Eine echte Wirkung entfaltet sich erst, wenn Technologie nahtlos in Prozesse eingebettet ist:

  • Interoperabilität: Anbindung an KIS/PVS, PACS und Telemedizinplattformen; Unterstützung gängiger Formate (z. B. DICOM, HL7, FHIR) und EKG-Standards (SCP-ECG).
  • Rollenbasierte Nutzung: Pflege, Kardiologie, Hausarztpraxis und Telemedizinzentren erhalten jeweils zugeschnittene Ansichten und Benachrichtigungen.
  • Entscheidungslogik: Schwellenwerte und Alert-Algorithmen sind an Leitlinien orientiert und können patientenspezifisch angepasst werden, um Alarmmüdigkeit zu vermeiden.
  • Dokumentation und Nachvollziehbarkeit: Vollständige Audit-Trails, Versionierung der Modelle sowie Export in den Arztbrief oder das Reha-Protokoll.

So wird aus einem innovativen Analyse-Tool ein verlässlicher Baustein des Versorgungsalltags – von der Prävention über die Akutbehandlung bis zur Rehabilitation.

Qualität, Validierung und Grenzen: Was Sie erwarten dürfen

Transparente Qualitätssicherung und Evidenz sind zentral:

  • Validierungsprogramm: Fortlaufende, multizentrische Studien vergleichen die modellbasierten Schätzungen mit Referenzverfahren (z. B. Echokardiografie, MRT, – wo angemessen – invasiven Messungen). Ausgewertet werden Genauigkeit, Reproduzierbarkeit, Bland-Altman-Analyse und klinische Nutzenparameter.
  • Kalibrierung und Robustheit: Modelle berücksichtigen Kovariaten wie Alter, Körpergröße, Rhythmus und Belastungszustand. Die Software enthält Signalqualitätsmetriken und Artefaktfilter, um Verzerrungen zu minimieren.
  • Qualitätsmanagement: Entwicklung und Produktion nach gängigen Normen des Qualitätsmanagements; kontinuierliche Post-Market-Überwachung, Feedbackschleifen mit Anwenderinnen und Anwendern.
  • Datenschutz und Sicherheit: Ende-zu-Ende-Verschlüsselung, rollenbasierte Zugriffe, Protokollierung und Einhaltung geltender Datenschutzvorgaben. Telemedizinische Pfade sind für den grenzüberschreitenden Einsatz skalierbar.
  • Klinische Verantwortung: Die Ergebnisse sind als Entscheidungsunterstützung konzipiert und ersetzen nicht die ärztliche Beurteilung.
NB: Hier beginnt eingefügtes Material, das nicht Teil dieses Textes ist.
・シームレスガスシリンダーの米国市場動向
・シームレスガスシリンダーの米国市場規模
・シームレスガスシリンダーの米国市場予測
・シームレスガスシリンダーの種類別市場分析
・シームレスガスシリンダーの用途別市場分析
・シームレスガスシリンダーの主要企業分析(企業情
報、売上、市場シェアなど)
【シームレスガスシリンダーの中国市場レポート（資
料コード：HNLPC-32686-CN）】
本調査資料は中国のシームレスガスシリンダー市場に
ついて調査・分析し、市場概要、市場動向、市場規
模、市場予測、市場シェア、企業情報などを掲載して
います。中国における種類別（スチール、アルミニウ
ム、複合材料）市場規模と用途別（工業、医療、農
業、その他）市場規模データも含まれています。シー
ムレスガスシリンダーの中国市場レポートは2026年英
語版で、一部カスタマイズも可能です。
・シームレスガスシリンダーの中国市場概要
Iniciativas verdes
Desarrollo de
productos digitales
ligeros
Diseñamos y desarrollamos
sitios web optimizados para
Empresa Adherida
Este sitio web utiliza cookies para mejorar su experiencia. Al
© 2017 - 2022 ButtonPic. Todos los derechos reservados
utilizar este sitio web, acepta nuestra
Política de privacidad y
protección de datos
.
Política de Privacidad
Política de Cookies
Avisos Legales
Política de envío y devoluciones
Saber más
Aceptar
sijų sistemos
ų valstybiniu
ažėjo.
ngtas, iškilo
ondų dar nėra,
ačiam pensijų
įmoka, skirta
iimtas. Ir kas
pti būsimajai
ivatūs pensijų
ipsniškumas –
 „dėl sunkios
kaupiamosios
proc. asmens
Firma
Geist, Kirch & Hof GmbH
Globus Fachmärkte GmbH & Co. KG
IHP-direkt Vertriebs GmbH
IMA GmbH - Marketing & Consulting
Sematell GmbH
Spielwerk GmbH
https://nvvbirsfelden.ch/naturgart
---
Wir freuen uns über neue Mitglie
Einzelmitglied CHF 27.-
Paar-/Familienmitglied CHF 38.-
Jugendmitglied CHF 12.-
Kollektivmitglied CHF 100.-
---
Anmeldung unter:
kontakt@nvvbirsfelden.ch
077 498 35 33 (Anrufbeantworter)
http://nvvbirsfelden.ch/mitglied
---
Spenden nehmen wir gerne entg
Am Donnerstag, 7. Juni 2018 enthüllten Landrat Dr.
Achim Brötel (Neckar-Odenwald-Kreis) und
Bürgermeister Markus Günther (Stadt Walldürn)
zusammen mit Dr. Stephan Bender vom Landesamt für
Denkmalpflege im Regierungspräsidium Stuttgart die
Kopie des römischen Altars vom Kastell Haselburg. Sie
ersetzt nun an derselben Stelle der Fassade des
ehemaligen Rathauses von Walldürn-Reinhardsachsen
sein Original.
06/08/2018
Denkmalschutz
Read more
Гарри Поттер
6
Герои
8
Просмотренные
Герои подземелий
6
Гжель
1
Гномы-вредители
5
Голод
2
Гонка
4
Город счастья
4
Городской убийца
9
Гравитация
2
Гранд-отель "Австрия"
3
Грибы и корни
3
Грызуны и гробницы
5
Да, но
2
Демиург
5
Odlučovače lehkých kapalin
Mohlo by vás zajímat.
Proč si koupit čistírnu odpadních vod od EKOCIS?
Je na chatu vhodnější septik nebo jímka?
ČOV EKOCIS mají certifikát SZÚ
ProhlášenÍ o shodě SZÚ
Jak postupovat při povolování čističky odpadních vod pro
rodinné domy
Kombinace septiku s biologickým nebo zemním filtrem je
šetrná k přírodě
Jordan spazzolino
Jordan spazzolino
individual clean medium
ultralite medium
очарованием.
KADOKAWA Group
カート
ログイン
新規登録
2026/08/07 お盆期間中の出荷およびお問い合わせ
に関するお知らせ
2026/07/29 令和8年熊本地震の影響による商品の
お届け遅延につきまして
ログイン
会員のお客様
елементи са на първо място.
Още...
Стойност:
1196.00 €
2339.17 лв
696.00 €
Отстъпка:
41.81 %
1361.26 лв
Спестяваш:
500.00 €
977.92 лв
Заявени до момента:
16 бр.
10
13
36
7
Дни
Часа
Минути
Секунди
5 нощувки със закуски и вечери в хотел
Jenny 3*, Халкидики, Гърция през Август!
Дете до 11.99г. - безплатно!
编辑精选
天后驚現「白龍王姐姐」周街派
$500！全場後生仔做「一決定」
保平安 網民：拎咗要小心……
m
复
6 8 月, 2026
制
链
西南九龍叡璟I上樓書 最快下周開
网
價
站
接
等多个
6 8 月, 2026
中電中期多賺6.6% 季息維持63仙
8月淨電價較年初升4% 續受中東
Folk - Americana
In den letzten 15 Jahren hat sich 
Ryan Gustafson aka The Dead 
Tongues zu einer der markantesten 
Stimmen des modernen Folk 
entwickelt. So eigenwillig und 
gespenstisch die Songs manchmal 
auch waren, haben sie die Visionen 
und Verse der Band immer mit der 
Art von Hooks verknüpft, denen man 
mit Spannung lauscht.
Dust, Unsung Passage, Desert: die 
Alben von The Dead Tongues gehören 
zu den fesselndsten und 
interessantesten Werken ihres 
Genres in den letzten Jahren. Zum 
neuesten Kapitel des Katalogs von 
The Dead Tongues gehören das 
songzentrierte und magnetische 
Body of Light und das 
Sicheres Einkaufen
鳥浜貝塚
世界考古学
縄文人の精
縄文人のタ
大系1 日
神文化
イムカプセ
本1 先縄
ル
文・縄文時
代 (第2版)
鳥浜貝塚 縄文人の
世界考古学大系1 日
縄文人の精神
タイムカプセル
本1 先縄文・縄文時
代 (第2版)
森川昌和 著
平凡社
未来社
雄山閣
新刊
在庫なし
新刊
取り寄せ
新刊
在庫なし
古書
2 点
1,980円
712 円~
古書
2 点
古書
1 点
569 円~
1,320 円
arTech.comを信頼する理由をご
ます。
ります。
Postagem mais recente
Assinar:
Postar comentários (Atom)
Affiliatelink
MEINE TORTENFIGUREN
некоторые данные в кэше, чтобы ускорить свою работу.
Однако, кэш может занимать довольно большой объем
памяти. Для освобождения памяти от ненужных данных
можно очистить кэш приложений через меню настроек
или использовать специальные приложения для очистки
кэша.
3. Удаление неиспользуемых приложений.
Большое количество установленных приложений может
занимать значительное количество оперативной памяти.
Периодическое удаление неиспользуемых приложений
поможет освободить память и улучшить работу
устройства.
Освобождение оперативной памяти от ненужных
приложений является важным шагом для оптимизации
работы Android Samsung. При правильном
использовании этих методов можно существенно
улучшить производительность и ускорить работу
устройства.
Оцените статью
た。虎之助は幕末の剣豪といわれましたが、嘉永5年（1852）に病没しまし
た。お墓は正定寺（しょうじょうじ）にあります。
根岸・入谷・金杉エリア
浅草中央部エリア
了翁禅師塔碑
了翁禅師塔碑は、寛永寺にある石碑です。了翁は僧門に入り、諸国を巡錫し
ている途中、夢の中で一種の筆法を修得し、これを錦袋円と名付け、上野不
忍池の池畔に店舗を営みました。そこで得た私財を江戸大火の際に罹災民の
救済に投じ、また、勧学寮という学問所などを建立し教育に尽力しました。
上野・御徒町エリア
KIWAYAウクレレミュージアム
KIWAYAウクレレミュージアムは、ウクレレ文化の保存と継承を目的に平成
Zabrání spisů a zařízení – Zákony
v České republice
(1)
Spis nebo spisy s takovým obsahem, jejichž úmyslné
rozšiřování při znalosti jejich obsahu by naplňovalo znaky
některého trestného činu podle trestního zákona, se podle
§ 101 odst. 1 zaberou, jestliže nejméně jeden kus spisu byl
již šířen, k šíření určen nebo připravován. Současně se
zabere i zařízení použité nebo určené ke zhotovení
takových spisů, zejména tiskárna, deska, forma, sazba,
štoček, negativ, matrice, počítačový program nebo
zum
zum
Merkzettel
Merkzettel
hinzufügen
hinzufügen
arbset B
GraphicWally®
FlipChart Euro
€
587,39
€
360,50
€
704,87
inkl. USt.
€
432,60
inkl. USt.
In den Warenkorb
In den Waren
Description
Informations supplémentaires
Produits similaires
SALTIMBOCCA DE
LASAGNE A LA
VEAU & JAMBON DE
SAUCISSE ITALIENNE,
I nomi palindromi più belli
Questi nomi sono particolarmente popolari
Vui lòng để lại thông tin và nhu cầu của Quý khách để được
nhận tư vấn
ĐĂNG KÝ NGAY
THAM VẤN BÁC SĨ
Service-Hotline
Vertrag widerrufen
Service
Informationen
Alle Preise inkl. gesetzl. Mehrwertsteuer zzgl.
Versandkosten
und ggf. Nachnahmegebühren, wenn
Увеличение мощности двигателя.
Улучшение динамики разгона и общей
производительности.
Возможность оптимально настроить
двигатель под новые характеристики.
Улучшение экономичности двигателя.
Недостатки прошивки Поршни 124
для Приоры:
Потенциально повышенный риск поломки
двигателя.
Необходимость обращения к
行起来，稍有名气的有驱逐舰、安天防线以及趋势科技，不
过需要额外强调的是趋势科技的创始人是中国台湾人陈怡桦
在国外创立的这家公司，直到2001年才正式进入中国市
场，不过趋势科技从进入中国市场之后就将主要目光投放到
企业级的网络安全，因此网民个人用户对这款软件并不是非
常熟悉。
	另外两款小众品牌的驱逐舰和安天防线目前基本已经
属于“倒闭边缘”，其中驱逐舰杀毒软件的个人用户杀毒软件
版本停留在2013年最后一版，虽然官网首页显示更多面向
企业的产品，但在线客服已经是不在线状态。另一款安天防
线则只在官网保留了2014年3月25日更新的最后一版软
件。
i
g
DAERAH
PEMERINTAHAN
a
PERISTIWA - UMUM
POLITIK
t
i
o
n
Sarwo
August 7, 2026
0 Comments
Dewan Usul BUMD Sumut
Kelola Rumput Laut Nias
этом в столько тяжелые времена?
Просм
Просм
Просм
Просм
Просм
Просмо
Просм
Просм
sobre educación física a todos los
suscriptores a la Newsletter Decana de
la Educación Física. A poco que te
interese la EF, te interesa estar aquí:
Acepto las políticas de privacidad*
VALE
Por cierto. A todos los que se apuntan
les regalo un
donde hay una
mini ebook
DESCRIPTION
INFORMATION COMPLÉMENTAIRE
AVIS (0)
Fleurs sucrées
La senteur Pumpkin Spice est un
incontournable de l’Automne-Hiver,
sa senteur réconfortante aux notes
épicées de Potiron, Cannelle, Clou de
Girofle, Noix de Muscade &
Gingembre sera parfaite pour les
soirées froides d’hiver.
Grenzfälle, atypische EKGs und komplexe Rhythmusstörungen erfordern weiterhin gezielte Diagnostik.

Diese Prinzipien stellen sicher, dass die Technologie nicht nur innovativ, sondern auch verlässlich und verantwortungsvoll eingesetzt wird.

Fazit: Früh handeln, besser steuern, sicherer versorgen

CardioVolumeMetrics macht das EKG zu einer Quelle kontinuierlicher, hämodynamischer Entscheidungshilfen – ohne zusätzliche Sensorik, invasiven Aufwand oder hohe Kostenbarrieren. Von der frühen Risikoerkennung über die postoperative Trendüberwachung bis zur datenbasierten Belastungssteuerung in Sport und Hochrisikoberufen eröffnet der Ansatz neue Möglichkeiten für eine präzisere, schnellere und patientenzentrierte Versorgung. Der Nutzen entsteht dort, wo er am dringendsten gebraucht wird: im Alltag der Klinikerinnen und Kliniker, in der Nachsorge von Herzpatientinnen und -patienten und in Umgebungen, in denen Sicherheit oberste Priorität hat. Mit einer soliden Validierungsstrategie, interoperabler Integration und klaren Qualitätsstandards wird aus einer mathematischen Innovation ein verlässliches Frühwarnsystem für die Herzgesundheit.